At NORTHCOM, we were the military lead for the DSCA mission, and we only had one pandemic expert on staff at the start of the crisis. Subsequently, we released a lot of resources to fix the problem, but it’s just not realistic to think the military can replicate the hard work of state and local health care planners.
Instead of a military miracle, it will take almost seamless coordination between local government, state, and federal government to execute the plan. Our long winter with COVID could turn into a chore in the spring and summer even with an effective vaccine. Pockets of the virus could linger with us for months as we try to reach Americans in all isolated places like Lipscomb County.

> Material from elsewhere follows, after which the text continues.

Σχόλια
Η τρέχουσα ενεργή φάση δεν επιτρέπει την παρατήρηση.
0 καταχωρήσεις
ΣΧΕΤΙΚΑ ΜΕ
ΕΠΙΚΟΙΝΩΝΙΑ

Getting it right will be difficult, and given our climate of misinformation and vaccine skepticism, we can never get to the point where we are completely free from COVID. But maybe it’s also an opportunity to show the world that Trump was an anomaly and that we’re willing to work to get back to our normal – or normal – role as world leader. Hopefully, too, a successful vaccination campaign can begin to restore America’s shattered confidence in its public institutions.
Either way, people in isolated and underserved communities – from rural Texas to sacred manufacturing towns to overwhelmed Dakota – deserve our best luck.